SACRAMENTO (CBS13) – An industry in California is suffering major losses in the labor market.
For years, the pool of qualified workers has been small for the construction industry. Another problem? Take a look around the metro and there are multiple development projects in the works.
Past a vacant lot, weeds and wired fencing in north Sacramento, Kevin Dobson sees an opportunity.
"It's a place where students can be tinkers, builders – hands-on learning," he said.
The north Sacramento site will be the future of Capital College and Career Academy. Dobson, the founder and executive director, touts it's a concept never seen in Sacramento until now. The soon-to-be charter school wants to expose students to higher education, but if college isn't an interest, you can explore jobs within the construction trade.
"It's one of the highest growing sectors in Sacramento, projected to be so for the next five to 10 years," Dobson said.
But the workers are few.
"There are careers from individuals swinging a hammer, working with heavy equipment, to being in it," said Karen Conrod of Herrero Builders.

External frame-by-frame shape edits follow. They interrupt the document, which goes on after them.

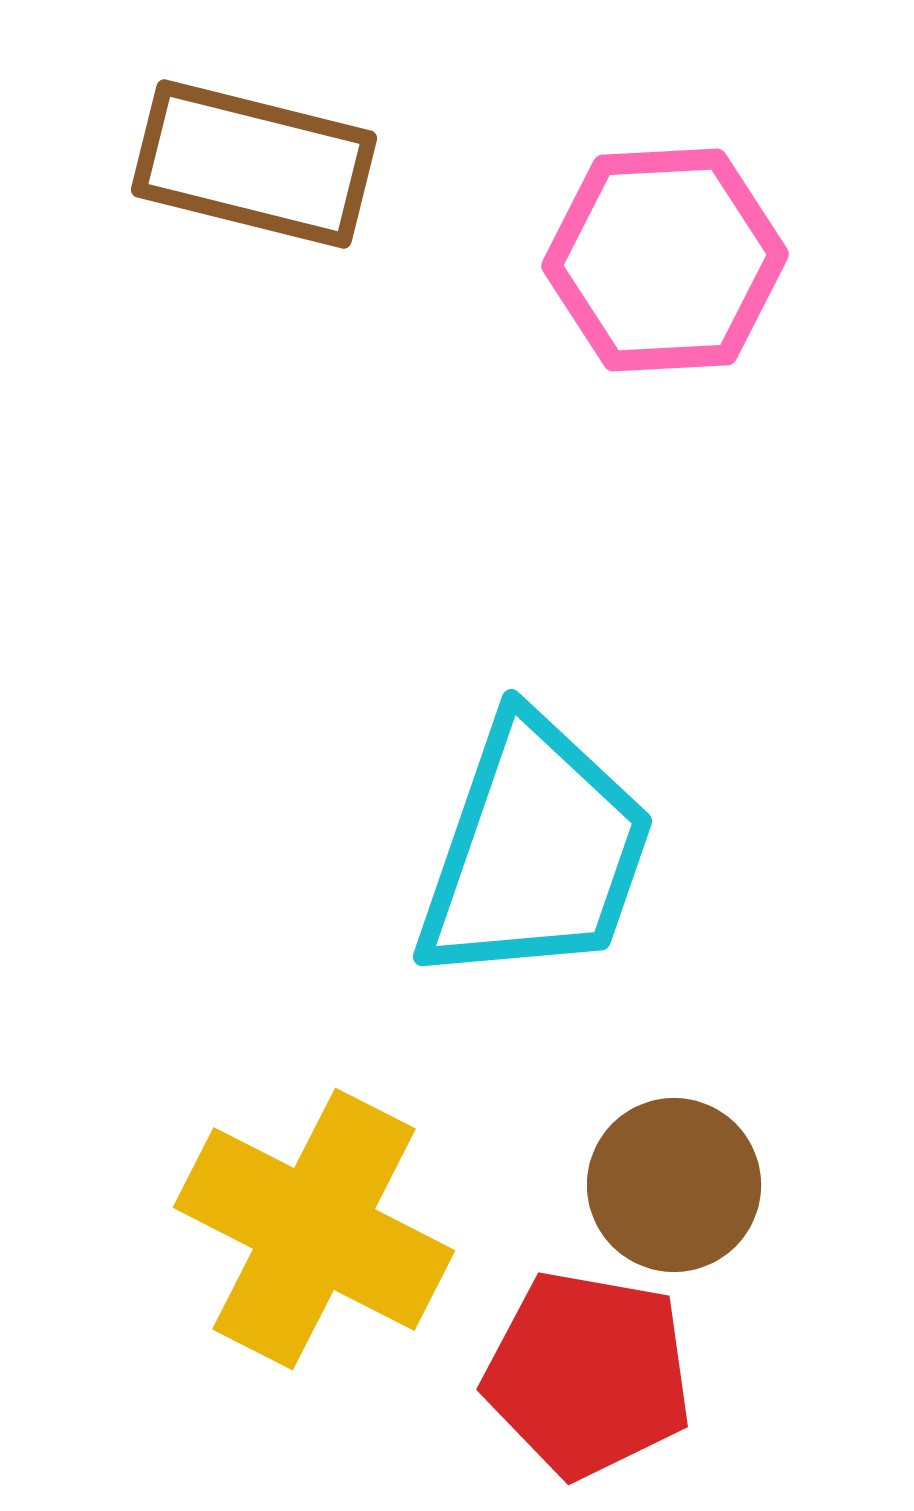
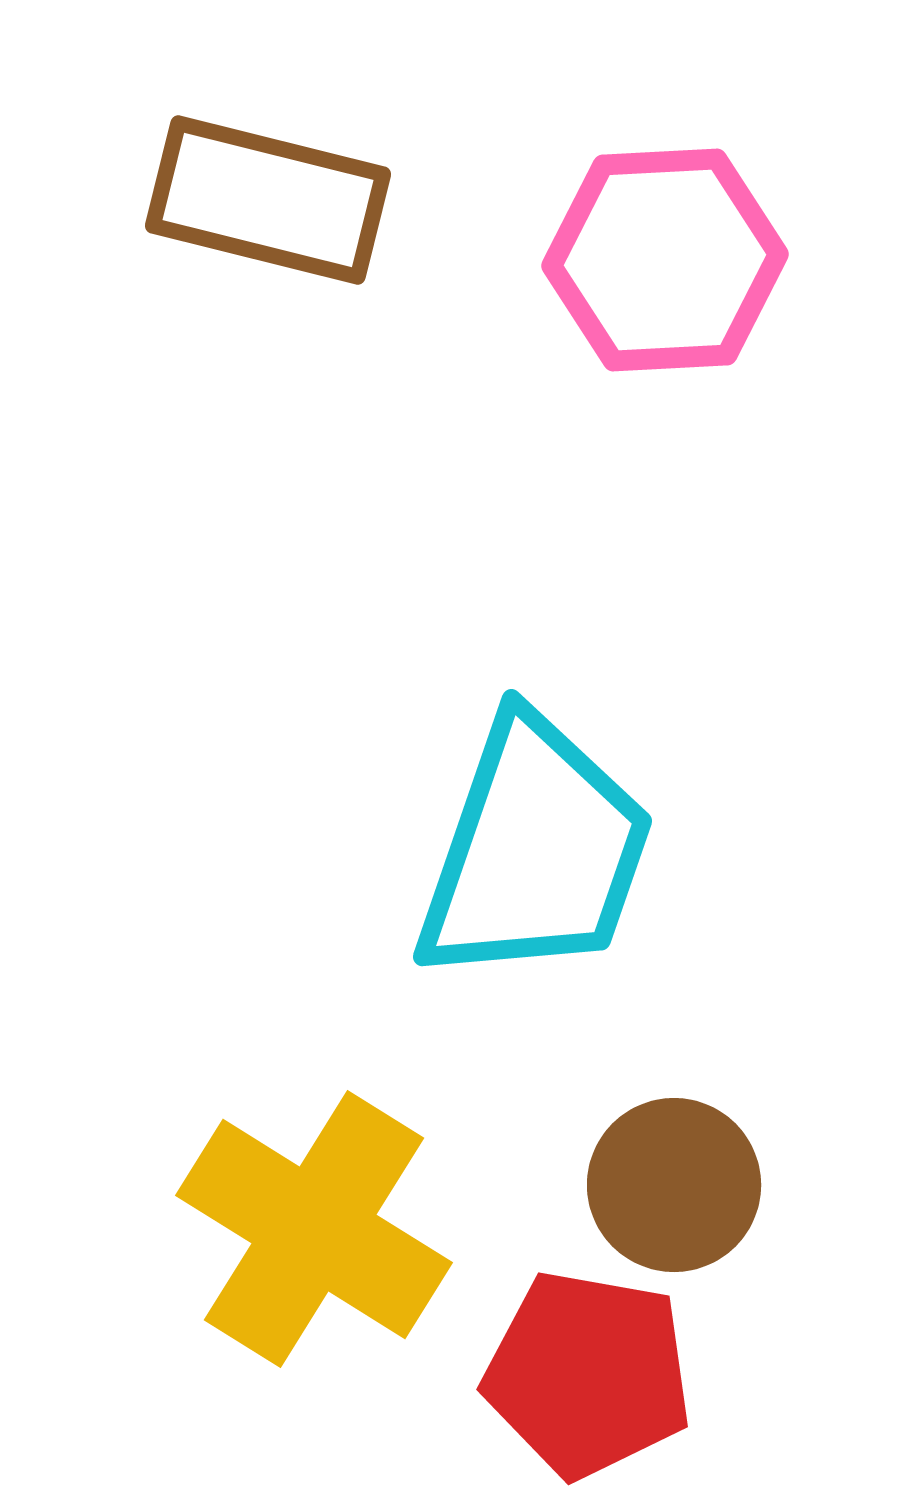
brown rectangle: moved 14 px right, 36 px down
yellow cross: rotated 5 degrees clockwise
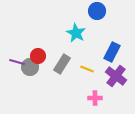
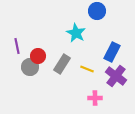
purple line: moved 16 px up; rotated 63 degrees clockwise
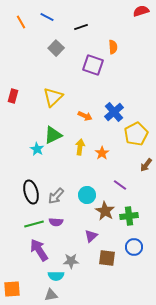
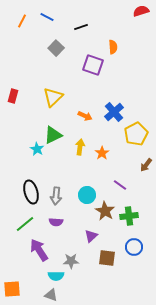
orange line: moved 1 px right, 1 px up; rotated 56 degrees clockwise
gray arrow: rotated 36 degrees counterclockwise
green line: moved 9 px left; rotated 24 degrees counterclockwise
gray triangle: rotated 32 degrees clockwise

At a recent design-build competition for high school student, even the unlikeliest of students are willing to take a woodshop class.

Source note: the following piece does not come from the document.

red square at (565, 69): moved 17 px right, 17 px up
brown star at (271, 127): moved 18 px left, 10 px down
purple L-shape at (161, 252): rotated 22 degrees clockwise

Damaris Ruiz, a Woodland High School student, never thought she would be using a drill gun.
"Uh-oh. I'm like the pickiest girl. Ewww, no," Ruiz said when asked if she had ever considered a woodshop class.

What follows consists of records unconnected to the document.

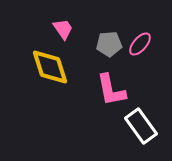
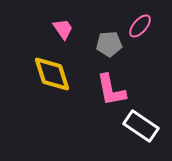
pink ellipse: moved 18 px up
yellow diamond: moved 2 px right, 7 px down
white rectangle: rotated 20 degrees counterclockwise
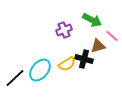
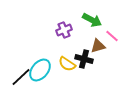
yellow semicircle: rotated 66 degrees clockwise
black line: moved 6 px right, 1 px up
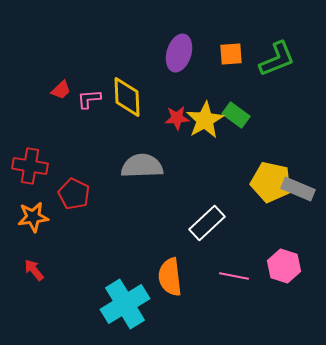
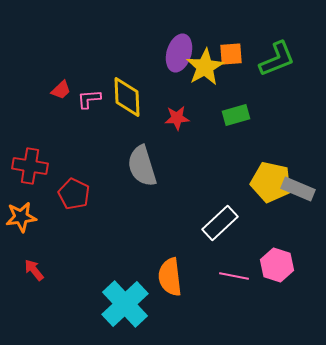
green rectangle: rotated 52 degrees counterclockwise
yellow star: moved 53 px up
gray semicircle: rotated 105 degrees counterclockwise
orange star: moved 12 px left
white rectangle: moved 13 px right
pink hexagon: moved 7 px left, 1 px up
cyan cross: rotated 12 degrees counterclockwise
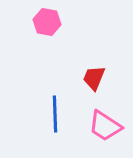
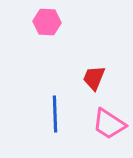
pink hexagon: rotated 8 degrees counterclockwise
pink trapezoid: moved 4 px right, 2 px up
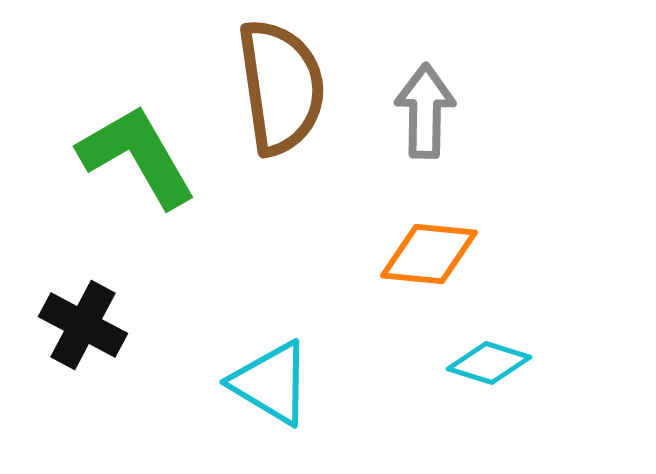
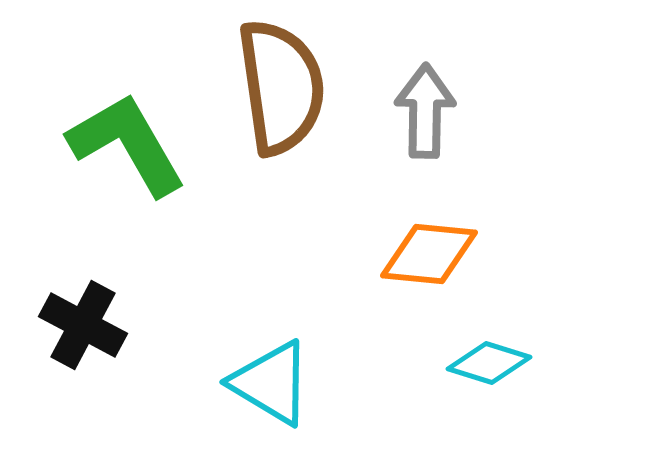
green L-shape: moved 10 px left, 12 px up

While the senior student now likes working with her hands, she's going to college for biology instead of the trade.
But that's the point – she's been exposed and saw options.
Rose Braxton wants her daughter, Trinity, to have that same opportunity who is in special education.
Trinity is only nine years old, but already her mother is thinking about how she's going to get her through high school and beyond.
"Traditional schools want to push you to college, college, college, college, and if you're not in that college group, then you just kind of tend to fall off and do nothing," Braxton said.
It's why Braxton wants to enroll Trinity in Capital College and Career Academy.
The hands-on learning, intimate classrooms and paid internship opportunities planned for the school are appealing.
Dobson's vision started as an educator years ago.
"[I] just said, 'Man, there's got to be a better way to do this,' [because] so many kids are being left behind," Dobson said.
He saw talented students graduate from high school with no plans for later.
Now, he hopes this school will lay a foundation for the lives of future students.
Enrollment is open at Capital College and Career Academy for the 2023-2024 academic year.